[HOW TO COMPLETE THIS TASK] Reproduce all the data exactly, without pictures.

(Excerpts from a dataset)
+++

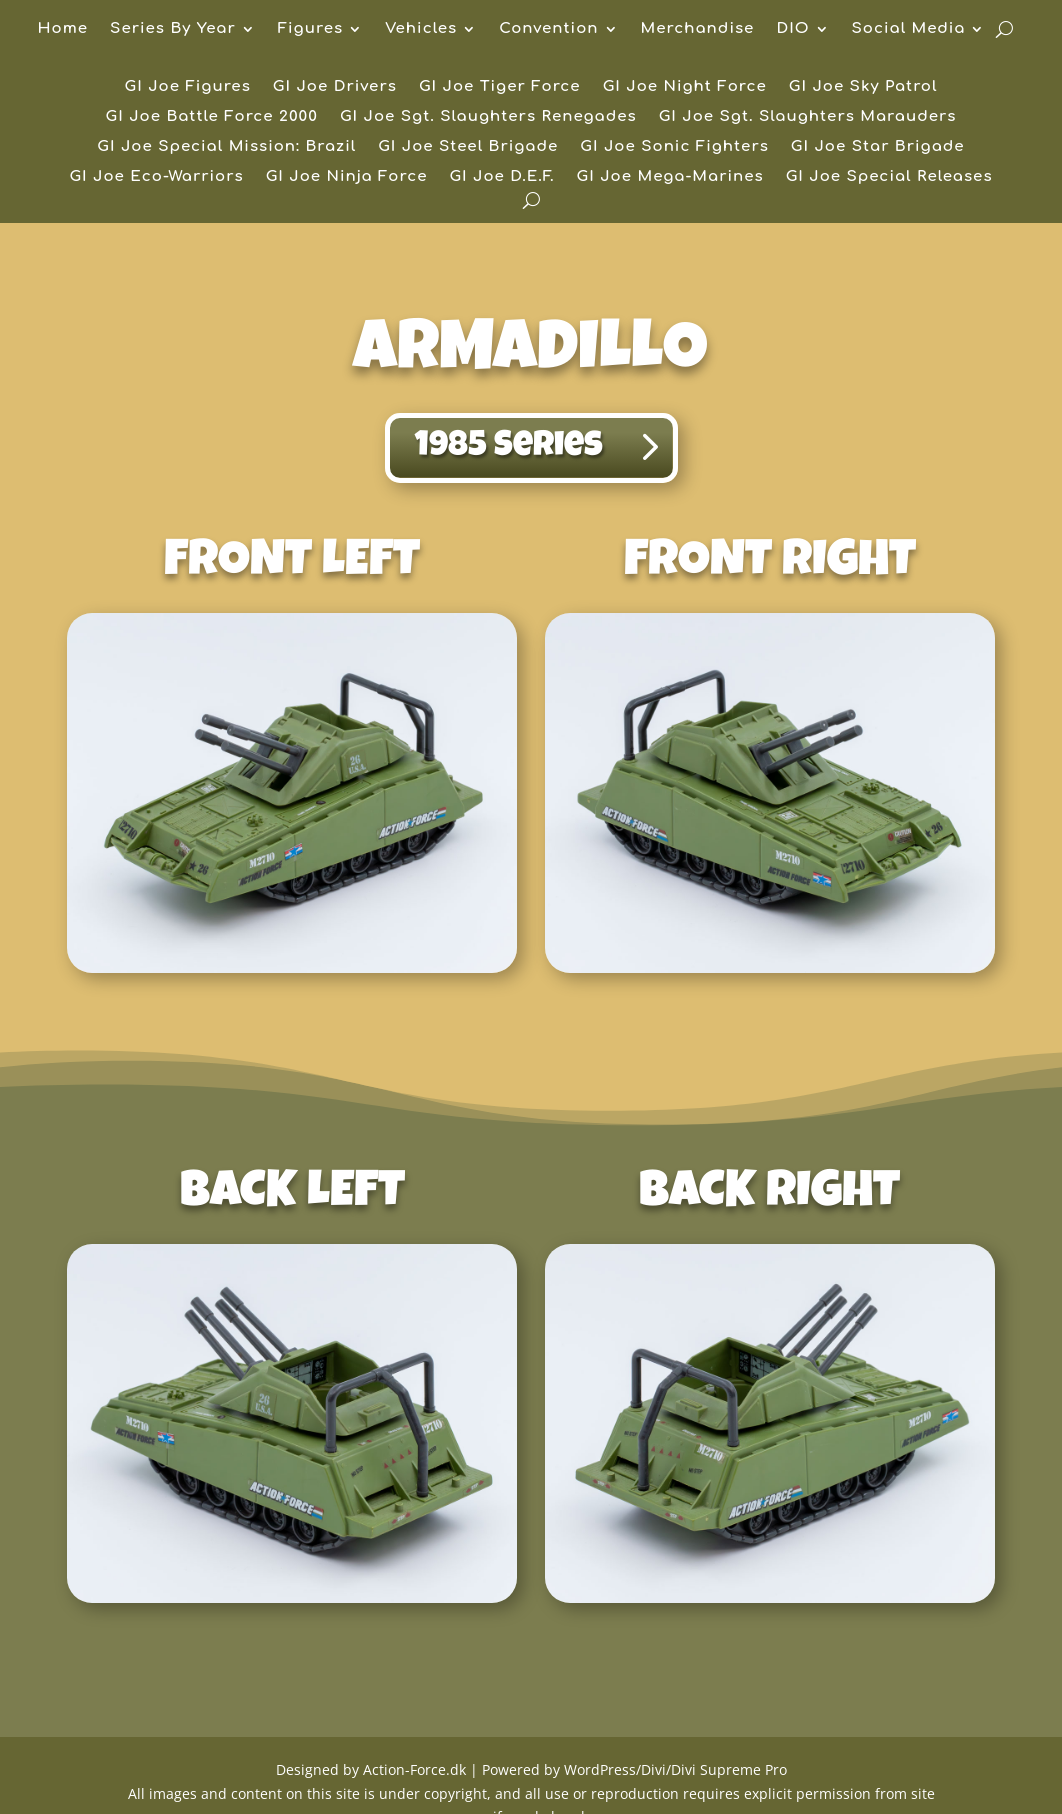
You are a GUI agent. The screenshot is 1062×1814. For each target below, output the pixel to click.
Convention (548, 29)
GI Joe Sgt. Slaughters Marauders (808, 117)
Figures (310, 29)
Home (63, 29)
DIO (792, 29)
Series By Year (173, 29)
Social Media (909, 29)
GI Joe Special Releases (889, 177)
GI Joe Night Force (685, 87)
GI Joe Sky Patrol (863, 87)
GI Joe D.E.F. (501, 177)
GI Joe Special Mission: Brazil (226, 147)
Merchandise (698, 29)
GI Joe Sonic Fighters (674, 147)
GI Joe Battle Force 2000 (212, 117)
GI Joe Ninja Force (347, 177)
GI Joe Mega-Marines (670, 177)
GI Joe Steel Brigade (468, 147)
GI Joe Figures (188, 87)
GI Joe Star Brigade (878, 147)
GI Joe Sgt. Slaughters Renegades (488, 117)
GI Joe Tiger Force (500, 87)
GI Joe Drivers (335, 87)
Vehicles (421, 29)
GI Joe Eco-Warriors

+++

[FINISHED TASK]
You are a GUI agent. The screenshot is 1062×1814. For each target below, output the pixel to click.
Convention (548, 29)
GI Joe Sgt. Slaughters Marauders (808, 117)
Figures (310, 29)
Home (63, 29)
DIO (792, 29)
Series By Year (173, 29)
Social Media (909, 29)
GI Joe Special Releases (889, 177)
GI Joe Night Force (685, 87)
GI Joe Sky Patrol (863, 87)
GI Joe D.E.F. (501, 177)
GI Joe Special Mission: Brazil (226, 147)
Merchandise (698, 29)
GI Joe Sonic Fighters (674, 147)
GI Joe Battle Force 2000 (212, 117)
GI Joe Ninja Force (347, 177)
GI Joe Mega-Marines (670, 177)
GI Joe Steel Brigade (468, 147)
GI Joe Figures (188, 87)
GI Joe Star Brigade (878, 147)
GI Joe Sgt. Slaughters Renegades (488, 117)
GI Joe Tiger Force (500, 87)
GI Joe Drivers (335, 87)
Vehicles (421, 29)
GI Joe Eco-Warriors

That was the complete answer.